To read the original article in full go to : Why we used to sleep in two segments – and how the modern shift changed our sense of time.
Below is a short summary and detailed review of this article written by FutureFactual:
Why Humans Sleep in Two Shifts: The Ancient Midnight Wake, Two-Sleep History, and the Modern Light Clock
Original article from The Conversation explains that historically people slept in two shifts, a first sleep and a second sleep, separated by a waking interval around midnight. This midnight pause created a natural middle of the night and was used for chores, reflection, prayer, or intimate moments, influencing how long nights felt and how people organized their evenings. Over the past two centuries, artificial lighting and industrial schedules helped push society toward a single continuous eight-hour sleep, reshaping our circadian rhythms. Today, researchers link light exposure to our internal clocks and time perception, especially in darker winters. The piece also offers practical insights for modern sleep, including cognitive behavioral therapy for insomnia (CBT-I) and strategies to reduce clock-watching during wakeful awakenings. Source: The Conversation.
Practical Takeaways
The piece suggests concrete strategies for modern sleepers: reduce time spent watching clocks during awakenings, create a calm, dim-light environment, and rely on a stable daily schedule with carefully timed light exposure.
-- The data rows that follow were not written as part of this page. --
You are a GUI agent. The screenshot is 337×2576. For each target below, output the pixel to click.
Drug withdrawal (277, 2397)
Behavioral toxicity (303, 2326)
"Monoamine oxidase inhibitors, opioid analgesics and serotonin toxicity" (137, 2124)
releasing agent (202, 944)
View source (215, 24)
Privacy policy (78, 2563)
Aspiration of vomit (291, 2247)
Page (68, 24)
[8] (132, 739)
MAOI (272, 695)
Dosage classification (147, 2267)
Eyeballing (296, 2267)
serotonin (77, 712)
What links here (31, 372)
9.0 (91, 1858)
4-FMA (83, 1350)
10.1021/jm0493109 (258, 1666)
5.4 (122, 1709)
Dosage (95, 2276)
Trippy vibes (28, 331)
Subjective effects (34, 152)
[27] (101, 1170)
The historical perspective on two sleeps offers context for why the modern eight-hour sleep may feel difficult for some; understanding the role of light and circadian timing can help people tailor their sleep environments. The article ends with a call to embrace wakeful intervals as part of a natural rhythm rather than as a failure of sleep, and it points to CBT-I as a practical framework for managing insomnia in a busy, light-filled world. Source: The Conversation.